Forbes: Russia lacks parts to build new mobile gun vehicle
The Russian defence ministry reportedly has approved production of a lightweight armored vehicle with a powerful 125-millimeter gun.
The 2S25M Sprut-SDM1 is what Western armies call a “mobile gun.” A vehicle with the firepower of the tank, but a fraction of the armor protection, Forbes reports.
Mobile guns are infantry-support weapons. When dismounted soldiers run into an enemy fortification they can’t bypass or blow up on their own, they radio for a mobile gun—then protect the thinly-armored vehicle as it rolls up and puts a few shells into the enemy position.
Vehicles in this class are playing a bigger and bigger role in the Ukraine war—especially on the Ukrainian side. Kyiv’s allies have pledged to the war effort dozens of mobile guns, including M-55S “tanks” from Slovenia and AMX-10RCs from France.
The Russian airborne corps already has a couple dozen older 2S25s. The improved 2S25Ms could join these mobile guns in Ukraine, where they might be most useful supporting paratroopers in tough urban fighting, like that in Bakhmut.
The problem, for the Russians, is that the 2S25M might be hard, if not impossible, for Russian industry actually to build.
The 2S25M combines the hull of the 14-ton BMD-4 airborne fighting vehicle with a 2A75 smoothbore 125-millimeter gun and the fire-controls of a T-90 tank.
Those fire-controls include digital Sosna-U optics, which have French components. Foreign sanctions, which have tightened since Russia widened its war on Ukraine 13 months ago, have throttled Russia’s high-tech imports, including from France.
Modern optics are in such short supply that the only factory that produces new tanks in Russia—Uralvagonzavod in Sverdlovsk Oblast—is finishing just a handful of T-72B3s and T-90Ms every month. The Kremlin has gotten so desperate for replacement tanks that it’s been pulling 60-year-old T-62s and 70-year-old T-55s out of long-term storage.

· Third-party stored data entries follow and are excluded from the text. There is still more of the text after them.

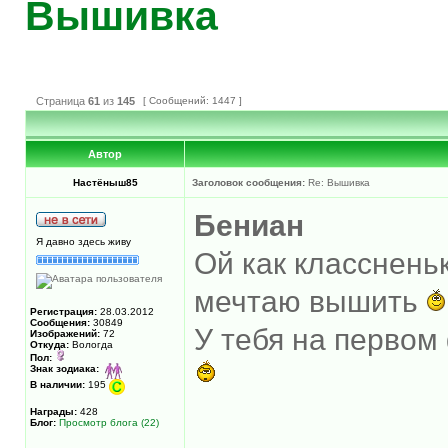
Вышивка
Страница
61
из
145
[ Сообщений: 1447 ]
Автор
Настёныш85
Заголовок сообщения:
Re: Вышивка
Бениан
Я давно здесь живу
Ой как класснень
мечтаю вышить
Регистрация:
28.03.2012
Сообщения:
30849
У тебя на первом
Изображений:
72
Откуда:
Вологда
Пол:
Знак зодиака:
В наличии:
195
Награды:
428
Блог:
Просмотр блога (22)
______________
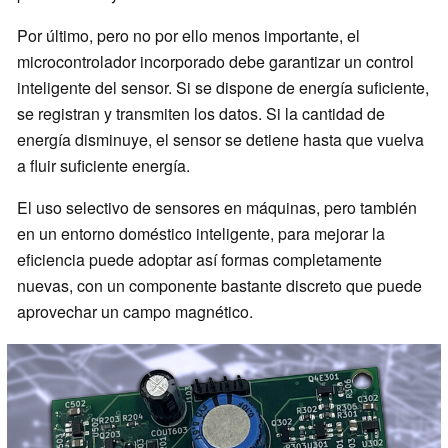
Por último, pero no por ello menos importante, el
microcontrolador incorporado debe garantizar un control
inteligente del sensor. Si se dispone de energía suficiente,
se registran y transmiten los datos. Si la cantidad de
energía disminuye, el sensor se detiene hasta que vuelva
a fluir suficiente energía.
El uso selectivo de sensores en máquinas, pero también
en un entorno doméstico inteligente, para mejorar la
eficiencia puede adoptar así formas completamente
nuevas, con un componente bastante discreto que puede
aprovechar un campo magnético.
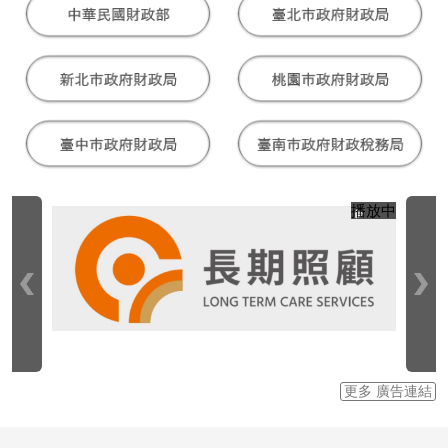
播放中
目
更多 廣告連結
前
切
換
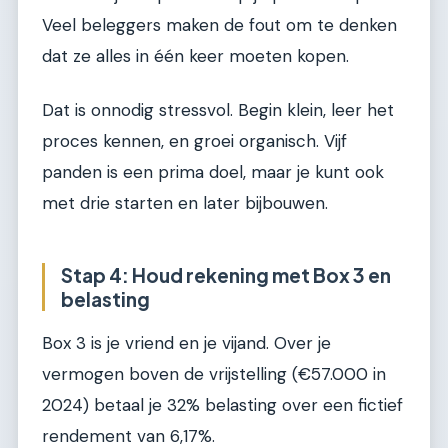
Veel beleggers maken de fout om te denken
dat ze alles in één keer moeten kopen.
Dat is onnodig stressvol. Begin klein, leer het
proces kennen, en groei organisch. Vijf
panden is een prima doel, maar je kunt ook
met drie starten en later bijbouwen.
Stap 4: Houd rekening met Box 3 en
belasting
Box 3 is je vriend en je vijand. Over je
vermogen boven de vrijstelling (€57.000 in
2024) betaal je 32% belasting over een fictief
rendement van 6,17%.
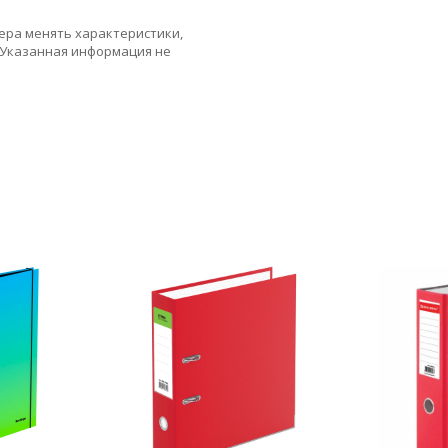
ера менять характеристики,
 Указанная информация не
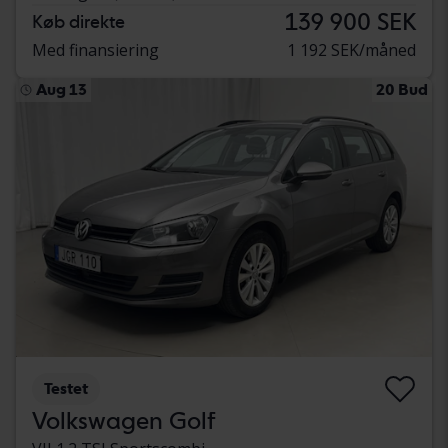
139 900 SEK
Køb direkte
Med finansiering
1 192 SEK/måned
Aug 13
20 Bud
Testet
Volkswagen Golf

Many of the tanks that are getting a fire-control upgrade—a few new-build T-72B3 Obr. 2022s and refreshed war-reserve T-80s—are being fitted with the analog 1PN96MT-02 sight in the place of the Sosna-U. The 1PN96MT-02 sees half as far as the Sosna-U does.
So if a Russian factory—reportedly Kurganmashzavod in Kurgan Oblast—is going to produce 2S25Ms, where is it going to get the new vehicles’ optics? The Kremlin could prioritize the new mobile guns for the tiny number of sights it can source every month.
But why would it, if the alternative is to manufacture an equal number of T-90M tanks?